# Bad brake master cylinder?



## SconnieGTI (Jun 10, 2012)

I've tried searching and I can't find anything that's helping so my last resort is to post a thread.

Mk4 1.8T GTI. 158k.

So a few days ago I had to slam the brakes and wound up putting the pedal almost to the floor. Yesterday after about an hour of highway driving, I exited and as I went to stop, I noticed the pedal was tight, but I wasn't really stopping. So I started pumping the brakes and got stopped in time, but barely. Didn't notice anymore issues after that and drove the same distance back home, plus some more city driving with no issues so I just chalked it up to possibly having snow packed in the calipers/pads. (Huge snow storm 2 days ago and I like to play.)

The car sat overnight and all day until about 730pm, and I noticed the same issue. The pedal was tight but I wasn't really stopping. So I kept pumping the brakes for a couple blocks and then they started acting right again.

Tonight I checked the brake lines from the calipers to as far as I could follow them and didn't notice any fluid or gunk build up. In fact all brake lines look to be in really good condition. And the res is full.

This leads me to believe it has to be the brake master cylinder but I'd like some other opinions. If it is the MC.. does anyone know of a DIY for replacing it? I searched and could only find clutch MC DIY's.

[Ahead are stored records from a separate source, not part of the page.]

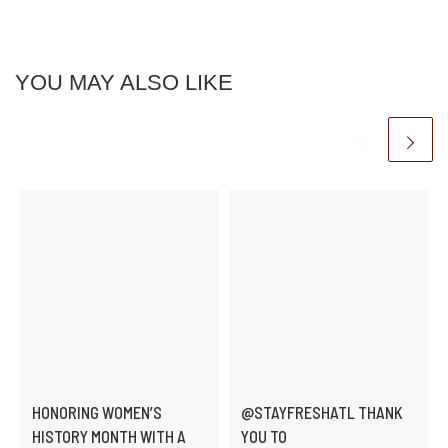
YOU MAY ALSO LIKE
HONORING WOMEN’S
@STAYFRESHATL THANK
HISTORY MONTH WITH A
YOU TO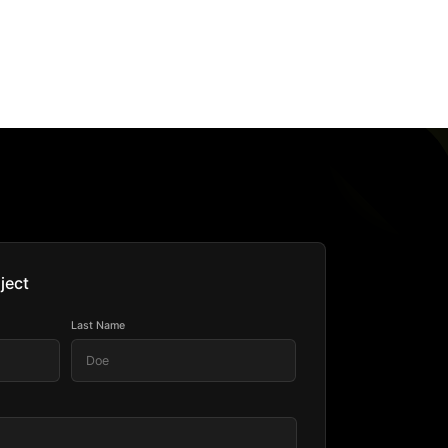
ject
Last Name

Any and all help is super appreciated.

Sent from my Man Cannon via Tapatalk 2


----------



## KG18t (Aug 9, 2006)

A shot master cylinder would result in pedal going to the floor. If the pedal is stiff and you have to stand on it to stop - you may have a vacuum issue - either the hose to the booster or the booster itself. Your 'tight but have to pump it' description seems a little contradictory.


----------



## SconnieGTI (Jun 10, 2012)

The issue I noticed was that after an hour of highway driving (not using the brakes) and also after sitting all night, the next time I went to use the brakes, the pedal felt tight, but I wasn't stopping like I should. Like I said, I thought maybe I just had snow or ice built up between the pad and rotor since we had just had a really slushy/wet snow storm 2 nights before, and I was out bombing and sliding around. But after both instances, the brakes worked fine after using them again a couple times. Which I thought was due to a leak in the lines, thus pumping/using them was building the pressure back up. But it's possible I'm mistakin'..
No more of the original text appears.